= Mamadou Boye Bah =

Guinean politician (1930–2009)

Mamadou Boye Bah (1 April 1930 – 26 May 2009) was a Guinean political figure and economist and was one of the leading opponents of the presidents Sékou Touré and Lansana Conté.

Bah had originally worked in the Touré government in the early 1960s and in the late 1960s worked for the World Bank in Conakry.
However, in 1969 he was arrested for allegedly conspiring against the president Sékou Touré and was sent into exile.

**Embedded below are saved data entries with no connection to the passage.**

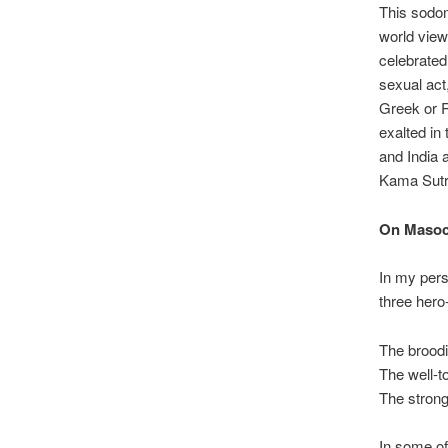
This sodom
world view
celebrated
sexual act
Greek or R
exalted in
and India 
Kama Sutra
On Masoc
In my pers
three hero
The broodi
The well-t
The strong
In some of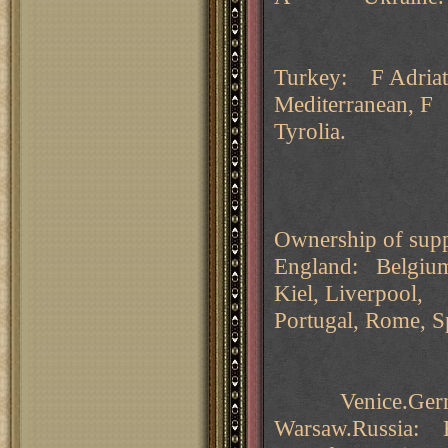
Turkey: F Adriati
Mediterranean, F
Tyrolia.
Ownership of supp
England: Belgium
Kiel, Liverpool,
Portugal, Rome, S
Venice.Germany
Warsaw.Russia: B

When Touré died in 1984, Bah returned to Guinea and formed the Union for the New Republic and become active in the opposition against the military backed government of Lansana Conté. He was presidential candidate for the UNR in the 1993 presidential elections and promised to pursue economic and educational development. In the end he received 13% of the vote. In the 1990s his UNR party became affiliated with the Renewal and Progress Party led by Siradiou Diallo as they both shared a distrust of General Conté's government. In 2001, approaching the constitutional referendum, Bah formed a coalition party the Movement against the Referendum and for a Political Alternative (MOMAD) and demanded a boycott of the elections as he believed the process was plagued with corruption and appealed to other nations for assistance.

In 2002, his party didn't share the proposal of boycotting the legislative elections, so he quit the UNR and joined the Union of Democratic Forces of Guinea.